Peki neden kokular bu kadar önemli? Koku; birisi yanımızdan geçerken istemsizce algılasak da partnerimizle yakınlaştığımız anlarda kasti bir biçimde deneyimlesek de hızlı biçimde fark ettiğimiz ve insanlar hakkında pek çok ipucu taşıyan bir olgu. Dolgun dudaklar ya da parlak gözlere sahip olmak gibi partnerimizde çekici bulduğumuz belirli kısımların aksine, koku bir bütün olarak algılanıyor. Böylelikle o insana ilişkin bütün bir fikir oluşmasına neden oluyor. Vücut kokuları; bir kişinin beslenme alışkanlıkları, genel fiziksel sağlığı ya da potansiyel bir eşle genetik uyumluluğu gibi çeşitli bilgiler sağlıyor. Ayrıca kişinin kokusunun o anki duygusal durumundan ya da dışa dönüklük, nevrotiklik gibi kişilik özelliklerinden dahi etkilendiğine dair çalışmalar mevcut. Sosyal anlamda arkadaş canlısı olmak ya da olmamak gibi özellikler de yüksek oranda kokularla ilişkileniyor. Bütünsel bir yaklaşımla, kokumuzun sosyal ilişkilerimize rehberlik edecek pek çok kimyasal sinyal gönderebileceği düşünülüyor.

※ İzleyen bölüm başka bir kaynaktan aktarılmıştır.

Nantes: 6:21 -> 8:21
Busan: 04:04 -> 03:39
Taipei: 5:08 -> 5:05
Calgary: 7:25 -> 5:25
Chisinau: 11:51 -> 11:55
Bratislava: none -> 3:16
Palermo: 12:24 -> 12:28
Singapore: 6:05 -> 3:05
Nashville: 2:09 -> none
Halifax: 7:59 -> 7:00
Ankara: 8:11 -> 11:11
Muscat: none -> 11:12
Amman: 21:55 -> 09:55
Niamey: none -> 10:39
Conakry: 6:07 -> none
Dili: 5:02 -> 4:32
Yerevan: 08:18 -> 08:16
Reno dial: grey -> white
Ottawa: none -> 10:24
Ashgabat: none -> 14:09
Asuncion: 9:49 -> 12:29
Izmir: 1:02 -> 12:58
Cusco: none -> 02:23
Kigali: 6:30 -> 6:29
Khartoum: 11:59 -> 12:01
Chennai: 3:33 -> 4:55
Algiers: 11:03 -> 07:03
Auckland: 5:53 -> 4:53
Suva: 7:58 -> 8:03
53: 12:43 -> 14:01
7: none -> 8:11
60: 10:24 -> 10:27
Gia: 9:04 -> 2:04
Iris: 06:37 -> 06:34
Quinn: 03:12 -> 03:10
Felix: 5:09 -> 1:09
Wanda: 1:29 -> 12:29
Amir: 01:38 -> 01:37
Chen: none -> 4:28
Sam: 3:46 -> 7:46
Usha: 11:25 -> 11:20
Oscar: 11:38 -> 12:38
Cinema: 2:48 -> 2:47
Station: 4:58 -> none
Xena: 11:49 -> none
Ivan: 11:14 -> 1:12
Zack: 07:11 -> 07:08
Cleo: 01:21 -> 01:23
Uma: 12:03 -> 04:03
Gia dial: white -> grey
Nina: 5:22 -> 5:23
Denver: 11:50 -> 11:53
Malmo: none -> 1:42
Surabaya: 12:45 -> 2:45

İnsanları neden çekici bulduğumuzu anlamak üzere heteroseksüel kadınlarla bir çalışma yapılıyor ve bir erkeğin kokusunun; görünüşü, sesi ya da sahip olduğu sosyal statü gibi öne çıkan özelliklerden çok daha önemli olduğu görülüyor. Benzer biçimde başka bir çalışmada, romantik ilişkide bulunulan partnerin kokusunun diğer kişilere göre çok daha çekici bulunduğu ifade ediliyor ve bu ilişkilerdeki çatışma düzeyinin daha düşük olduğu görülüyor. Partnerinin kokusunu çekici bulmayan katılımcıların ise ilişkilerinde çatışmanın daha yüksek olduğu görülüyor. Vücudun doğal kokularının yanı sıra, çekici olduğu düşünülen parfümler kullanılarak da benzer çalışmalar yapılıyor. Bu parfümleri kullanan katılımcılar hem çekicilik hem de sosyal anlamda arzu edilen niteliklere sahip olma açısından parfüm kullanmayanlara göre yüksek oylar alıyorlar.
Evet, kokularımız önemli ve çeşitli ipuçları taşıyor. Peki onları algılayışımız ne gibi süreçlere bağlı? Koku alma sistemi, birçok memeli türünde ilişkilenmede ve ilişkilerin korunmasında merkezi bir görev alıyor. Bir memeli türü olan insan için de durum aslında çok farklı değil. Yeni doğan bebekler, yalnızca koku ipuçlarına dayanarak kendi annelerini diğer kişilerden, hatta emziren başka annelerden dahi ayırt edebiliyor. Bağlanma figürlerimizi henüz bebekken kokularıyla ayırt eden bizler, yetişkinlikteki temel bağlanma figürlerimiz haline gelen partnerlerimiz için de aynı mekanizmaları kullanıyoruz. Tehlike ipuçlarını fark ettiğimizde yetişkin bağlanma figürlerimiz olan partnerlerimize erişimimiz, duygularımızı düzenlememize ve stresi yönetmemize yardım ediyor. Fiziken yan yana olunmasa dahi partnerimizi hatırlatacak ipuçlarına maruz kalmak bu olumsuz süreci kolaylaştırıyor. Örneğin bazı araştırmalarda, romantik bir ilişki içerisindeki çiftlerin, fiziksel ayrılıkları sonrasında oluşan stresle baş etmek ve yakınlık duygularını arttırmak için partnerlerinin kıyafetlerini kokladıkları görülüyor. Benzer şekilde başka bir çalışmada, romantik ilişkide bulunulan partnere dair koku ipuçlarının sosyal stres tepkilerini azalttığı görülüyor. Tüm bu araştırma sonuçları, partnerimizden gelen koku ipuçlarının meydana getirdiği olumlu değişikliklerin bağlanma türümüzün güvenli ya da güvensiz oluşundan bağımsız olduğunu söylüyor. Yani sahip olduğumuz bağlanma geçmişi fark etmeksizin partnerimizin kokusu bize iyi geliyor!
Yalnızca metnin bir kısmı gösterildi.